Anyway, now I have grown up, and have 2DC. My eldest DS has always been my mums favourite grandchild and she has spoilt him over the years to the point where she undermined me to gain favour with him. Now he is an adult, I have noticed more and more that my mother sometimes asks him things which I feel are inappropriate and she fawns over him. I cant describe it in any other way. If DS is home when she comes round, she will ignore everything I say and focus on him. Makes me feel like the least interesting person on the planet. She seems obsessed with him if I'm truthful. She then fires 1001 questions at him, because she has to know what he's doing at all times, and who he's going out with, and what he's going to wear out blah blah blah.
She cried for weeks when DS refused to move in with her when he went to uni, because she is 4 miles closer to the uni than I am. She kept saying how he had hurt her emotionally so deeply that she couldn't ever forgive him, and talked of how she'd never ask another man to move in with her again because men only ever hurt you. 
She spoke of him as if he were a partner. She rang all his friends, and asked them why he didn't want to be with her.
Anyhow, apart from all of that, which thankfully has died down for the most part now, she asks him what I feel are inappropriate questions, like 'What was your 1st sexual experience like?' DS goes red and mumbles 'dunno' and mum then probes further 'Are you still a virgin, I cant believe you're still a virgin, you must have gone so far with a girl by now, if i were younger I'd butter your toast in the morning' 
When I intervene and usually say something like 'Jeez mum, even I dont ask him that, leave off, he doesn't want to talk about it' Mum just replys that she wants to know. WHY THOUGH
My mum also makes innuendos with me. She'll say 'why didnt you answer the phone earlier, did you have the rugby team round?' or 'In the summer, is it going to be hot and steamy in your house' to which I reply, depends what the temperature is outside.

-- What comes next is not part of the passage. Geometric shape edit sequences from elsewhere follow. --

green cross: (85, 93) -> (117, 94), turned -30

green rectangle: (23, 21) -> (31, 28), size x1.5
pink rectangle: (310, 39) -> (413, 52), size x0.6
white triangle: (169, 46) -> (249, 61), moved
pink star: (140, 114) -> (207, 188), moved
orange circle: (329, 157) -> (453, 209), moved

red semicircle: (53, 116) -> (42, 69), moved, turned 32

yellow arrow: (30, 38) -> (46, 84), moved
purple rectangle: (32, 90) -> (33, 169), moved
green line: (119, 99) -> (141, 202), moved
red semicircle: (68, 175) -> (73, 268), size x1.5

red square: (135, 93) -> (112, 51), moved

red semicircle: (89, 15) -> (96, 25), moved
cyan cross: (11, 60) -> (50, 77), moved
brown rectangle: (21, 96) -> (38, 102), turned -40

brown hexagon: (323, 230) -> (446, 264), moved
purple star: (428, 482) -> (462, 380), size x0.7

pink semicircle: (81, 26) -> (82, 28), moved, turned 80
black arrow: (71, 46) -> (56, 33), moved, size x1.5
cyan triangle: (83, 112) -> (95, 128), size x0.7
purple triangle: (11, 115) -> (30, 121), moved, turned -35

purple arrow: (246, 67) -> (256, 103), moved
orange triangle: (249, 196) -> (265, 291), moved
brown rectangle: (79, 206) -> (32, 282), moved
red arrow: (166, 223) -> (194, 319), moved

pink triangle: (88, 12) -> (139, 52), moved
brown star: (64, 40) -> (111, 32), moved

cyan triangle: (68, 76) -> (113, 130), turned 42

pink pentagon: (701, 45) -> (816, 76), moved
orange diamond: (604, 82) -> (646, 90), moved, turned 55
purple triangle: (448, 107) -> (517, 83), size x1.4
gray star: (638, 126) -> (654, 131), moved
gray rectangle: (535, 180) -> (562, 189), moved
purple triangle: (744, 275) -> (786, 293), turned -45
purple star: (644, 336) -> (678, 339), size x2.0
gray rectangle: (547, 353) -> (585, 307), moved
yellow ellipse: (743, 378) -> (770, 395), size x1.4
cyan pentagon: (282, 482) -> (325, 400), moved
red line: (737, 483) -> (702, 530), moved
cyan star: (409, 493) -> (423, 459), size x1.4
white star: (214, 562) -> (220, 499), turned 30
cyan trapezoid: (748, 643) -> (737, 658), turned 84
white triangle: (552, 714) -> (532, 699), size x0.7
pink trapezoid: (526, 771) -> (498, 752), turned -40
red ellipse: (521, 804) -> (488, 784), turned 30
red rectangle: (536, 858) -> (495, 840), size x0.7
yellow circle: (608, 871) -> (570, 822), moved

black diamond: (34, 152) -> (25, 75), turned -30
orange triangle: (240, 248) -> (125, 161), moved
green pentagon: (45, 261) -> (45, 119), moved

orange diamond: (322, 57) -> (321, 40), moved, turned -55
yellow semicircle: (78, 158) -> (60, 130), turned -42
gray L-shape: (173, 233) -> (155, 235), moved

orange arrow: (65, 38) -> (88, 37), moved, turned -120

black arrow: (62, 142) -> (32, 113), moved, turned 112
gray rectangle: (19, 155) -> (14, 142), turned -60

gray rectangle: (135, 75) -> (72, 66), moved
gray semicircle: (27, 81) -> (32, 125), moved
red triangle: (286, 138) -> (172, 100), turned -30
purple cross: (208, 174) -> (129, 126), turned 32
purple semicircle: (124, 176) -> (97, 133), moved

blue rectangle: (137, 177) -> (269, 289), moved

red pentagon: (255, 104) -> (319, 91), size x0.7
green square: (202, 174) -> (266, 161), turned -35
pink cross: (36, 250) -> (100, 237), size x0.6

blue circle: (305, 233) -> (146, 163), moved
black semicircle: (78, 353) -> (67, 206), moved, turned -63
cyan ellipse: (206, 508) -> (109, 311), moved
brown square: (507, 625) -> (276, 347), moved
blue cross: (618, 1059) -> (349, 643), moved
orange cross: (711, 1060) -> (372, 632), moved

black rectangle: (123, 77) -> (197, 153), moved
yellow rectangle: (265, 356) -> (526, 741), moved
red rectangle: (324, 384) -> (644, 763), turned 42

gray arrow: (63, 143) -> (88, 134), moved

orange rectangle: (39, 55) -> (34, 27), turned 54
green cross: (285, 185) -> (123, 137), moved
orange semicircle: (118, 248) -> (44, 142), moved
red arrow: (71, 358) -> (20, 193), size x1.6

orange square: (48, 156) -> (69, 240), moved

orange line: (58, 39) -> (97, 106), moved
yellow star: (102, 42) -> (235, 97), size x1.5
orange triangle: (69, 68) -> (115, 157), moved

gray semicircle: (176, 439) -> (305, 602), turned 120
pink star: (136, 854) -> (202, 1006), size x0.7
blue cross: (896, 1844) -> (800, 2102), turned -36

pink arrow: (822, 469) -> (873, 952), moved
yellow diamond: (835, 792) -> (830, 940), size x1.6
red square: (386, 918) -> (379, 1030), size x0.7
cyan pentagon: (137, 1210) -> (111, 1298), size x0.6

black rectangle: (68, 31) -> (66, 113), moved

Mum then says 'do you really not get it?' I say no i dont. I can tell by her voice that she truly thinks I have missed her point, then she spells it out to me in a patronising way.
If she knows a woman is in a relationship with a man and she cant work the realtionship out, if the man is younger, or the man is better paid, she always has to lower the tone to 'i know how she keeps him, she lays on her back, spreads her legs, screws him all day and night'
Make me feels so sick when she says this. Has anyone else got a parent like this? And why are they like this? What is the best way to handle this without falling out with my mum hopefully?
She seems to place so much of a womans worth on what she can do for a man, and yes, I have appallingly low self esteem and i struggle to understand why anyone, male or female would be interested in me as a person.